Is there a different scale count between species of carpet python?


----------



## GBWhite (Dec 22, 2019)

St3v3 said:


> Hi
> 
> Is there a different scale count between species of carpet python?



I presume you are referring to whats called the Carpet Python (Morelia spilota) group and if so the answer is...No.

As it currently stands it is yet to be resolved whether several of the current recognized "species" within the group are valid. No matter what region they come from (and even within specific regions) scale counts can vary significantly. E.G... H. Cogger. "7th Edition Australian Reptiles & Amphibians of Australia"...Mid body scales can number between 40 - 65...ventral (belly scales) between 240 - 310...subcaudals (under the tail) between 60 - 95.


----------



## St3v3 (Dec 22, 2019)

So two specimens of Imbricata for example can have a different scale count?
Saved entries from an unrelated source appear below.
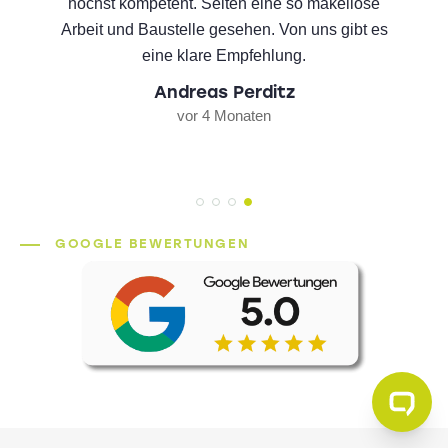
innerhalb eines Tages installiert, der Elektriker
war 2 Tage vor Ort. Von uns eine absolute
Empfehlung!!
Jana Schmidt
vor 3 Monaten
GOOGLE BEWERTUNGEN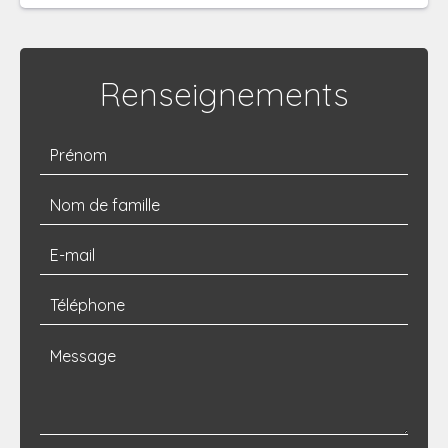
Renseignements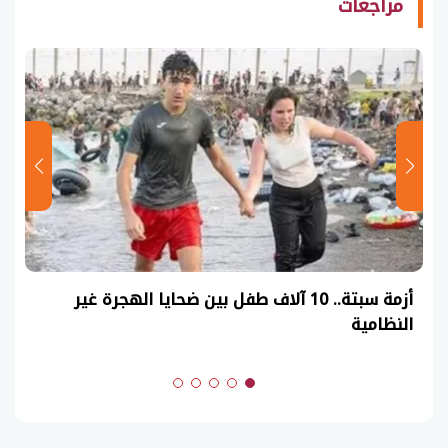
مراجعات
عاجل| نموذج حل امتحان أحياء ثانوية عامة 2026
(السنوات الماضية)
Dose the scale count ever increase with the growth or dose it stay the same as hatchling?


----------



## GBWhite (Dec 22, 2019)

St3v3 said:


> So two specimens of Imbricata for example can have a different scale count?
> 
> Dose the scale count ever increase with the growth or dose it stay the same as hatchling?



1. Yes & 2. Stays the same.


----------